I have to imagine that if I was 14 and we were gaming for 1000 hours straight and someone’s mom came in and said, you have to walk the dog or take out the trash or whatever, that lost 5 minutes waiting for the GM to return from his chores would kill our momentum.

It would certainly kill the dream we have of how great it used to be.

5 thoughts on “Old School Renaissance, Huh?

  1. While I agree that there’s a certain amount of nostalgia going on — a longing for a simpler time, when you could put off homework or spend the weekend in your buddy’s basement — I think the OSR movement is also about simplicity. Now, there is “taking 10”, attacks of opportunity, and numerous feats. A thief isn’t a rogue; he’s a thief. Where’s my bend bars and lift gates?

    Have our tastes changed? Do we really want more complicated rules? Do I have to read a 600-page book to play a game that once came in three small booklets (dice included)? I’ll fall back on my standard example. Imagine if you wanted to hang out with some buddies and play Monopoly, but in order to play you had to read Atlas Shrugged first. Sure, we’re older, with more time constraints and more numerous entertainment options. Work. Kids. Xbox. So why are tabletop games requiring an even *greater* investment in time?

    I think the OSR isn’t about recapturing the glory of our youth. It’s a rejection by a segment of the marketplace that says “no, I don’t want to have to read Sun Tzu to play a game of Stratego.”

    1. mostly my point with this article was to have fun, but it’s also about how responsibilities have stopped us from being gamers, the thing we used to stay alive for… killing monsters… is just an after-thought in our lives. gaming doesn’t do what it did then. and it never will again. living in the past of what we expected is counter to the lives we’ve grown to lead.

      except me. i wear pajamas all day.

  2. I think it is precisely that attitude Ross that is why savage Worlds just blew through and owned everyone In my gaming circle. there was an almost fierce demand for a super easy rule set once they were aware they could even have one.

    1. i love that savage worlds tries to simplify play, but there is nothing else there for me. and because the owner of pinnacle is a friend of mine, that’s all i’m going to say here.

  3. This post sounds like an intro to discuss the present system of work, responsibilties, expectations that others have of you, etc.
    When a system works differently, people act differently. A friend of mine worked in Ghana for a few months: after arriving at the airport, it took one week before she was picked up by the contact-person: he didn’t feel like doing it before. Like I said, a different system with different expectations. Must we judge that? No. It’s just different.
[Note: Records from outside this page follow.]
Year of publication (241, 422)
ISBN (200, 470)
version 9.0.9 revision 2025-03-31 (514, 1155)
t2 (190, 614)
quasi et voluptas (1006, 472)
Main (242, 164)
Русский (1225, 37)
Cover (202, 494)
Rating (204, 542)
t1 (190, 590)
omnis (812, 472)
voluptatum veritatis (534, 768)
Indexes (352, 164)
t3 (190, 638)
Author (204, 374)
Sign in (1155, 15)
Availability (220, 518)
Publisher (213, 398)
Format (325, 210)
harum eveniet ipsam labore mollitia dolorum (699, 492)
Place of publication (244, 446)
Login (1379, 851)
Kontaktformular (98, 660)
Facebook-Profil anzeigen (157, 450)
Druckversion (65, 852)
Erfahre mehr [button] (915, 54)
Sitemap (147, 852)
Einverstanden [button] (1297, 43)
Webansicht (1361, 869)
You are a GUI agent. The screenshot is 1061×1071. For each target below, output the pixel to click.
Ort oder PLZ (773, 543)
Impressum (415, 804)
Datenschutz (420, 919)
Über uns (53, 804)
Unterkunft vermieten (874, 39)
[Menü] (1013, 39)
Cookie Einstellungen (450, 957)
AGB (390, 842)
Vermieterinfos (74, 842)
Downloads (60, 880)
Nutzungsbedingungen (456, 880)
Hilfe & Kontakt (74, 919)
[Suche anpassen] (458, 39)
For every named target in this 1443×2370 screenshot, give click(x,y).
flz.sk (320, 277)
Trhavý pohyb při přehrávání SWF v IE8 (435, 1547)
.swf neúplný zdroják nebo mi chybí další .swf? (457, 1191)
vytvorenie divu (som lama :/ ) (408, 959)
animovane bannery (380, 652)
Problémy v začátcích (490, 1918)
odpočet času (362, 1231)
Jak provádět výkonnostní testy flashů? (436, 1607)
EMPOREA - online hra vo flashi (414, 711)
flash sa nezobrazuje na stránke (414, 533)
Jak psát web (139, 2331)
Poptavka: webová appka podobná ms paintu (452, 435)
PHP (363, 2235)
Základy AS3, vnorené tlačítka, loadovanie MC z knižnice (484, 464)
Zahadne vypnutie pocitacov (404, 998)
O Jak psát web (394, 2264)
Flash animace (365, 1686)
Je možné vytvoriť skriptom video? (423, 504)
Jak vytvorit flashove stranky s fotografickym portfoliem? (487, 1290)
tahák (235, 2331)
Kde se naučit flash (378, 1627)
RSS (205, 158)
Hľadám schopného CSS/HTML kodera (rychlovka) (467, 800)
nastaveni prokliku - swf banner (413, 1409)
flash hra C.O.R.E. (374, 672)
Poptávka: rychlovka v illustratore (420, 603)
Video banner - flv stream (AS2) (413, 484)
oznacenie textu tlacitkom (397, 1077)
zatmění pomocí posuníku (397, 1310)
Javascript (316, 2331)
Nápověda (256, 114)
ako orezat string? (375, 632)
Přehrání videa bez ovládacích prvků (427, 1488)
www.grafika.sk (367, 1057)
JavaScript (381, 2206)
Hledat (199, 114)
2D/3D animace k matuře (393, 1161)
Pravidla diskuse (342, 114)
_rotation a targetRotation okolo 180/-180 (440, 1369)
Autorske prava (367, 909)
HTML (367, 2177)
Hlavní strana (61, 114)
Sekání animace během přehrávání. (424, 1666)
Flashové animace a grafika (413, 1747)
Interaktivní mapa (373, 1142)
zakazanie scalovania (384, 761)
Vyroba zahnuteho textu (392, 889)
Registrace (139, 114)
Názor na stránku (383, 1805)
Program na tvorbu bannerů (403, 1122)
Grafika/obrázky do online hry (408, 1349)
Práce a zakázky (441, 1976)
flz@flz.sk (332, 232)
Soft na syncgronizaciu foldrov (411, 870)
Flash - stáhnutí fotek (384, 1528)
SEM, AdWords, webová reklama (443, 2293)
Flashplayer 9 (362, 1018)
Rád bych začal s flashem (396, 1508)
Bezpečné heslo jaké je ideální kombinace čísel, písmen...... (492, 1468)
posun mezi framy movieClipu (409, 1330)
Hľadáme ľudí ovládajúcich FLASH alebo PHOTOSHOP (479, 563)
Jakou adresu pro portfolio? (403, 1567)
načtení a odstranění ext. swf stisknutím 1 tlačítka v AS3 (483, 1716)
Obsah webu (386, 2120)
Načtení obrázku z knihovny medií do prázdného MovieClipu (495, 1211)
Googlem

    Sure, it is more difficult to make an appointment. You have to plan in advance. But when you have a few rules and concessions (alright, we will stop at 10pm), what stops you from living that game to the fullest? Power off all cell phones and game like there is no tomorrow? And stop rationalizing things (why is there a negative ac), but accept it as a given thing so you can enjoy it to the fullest?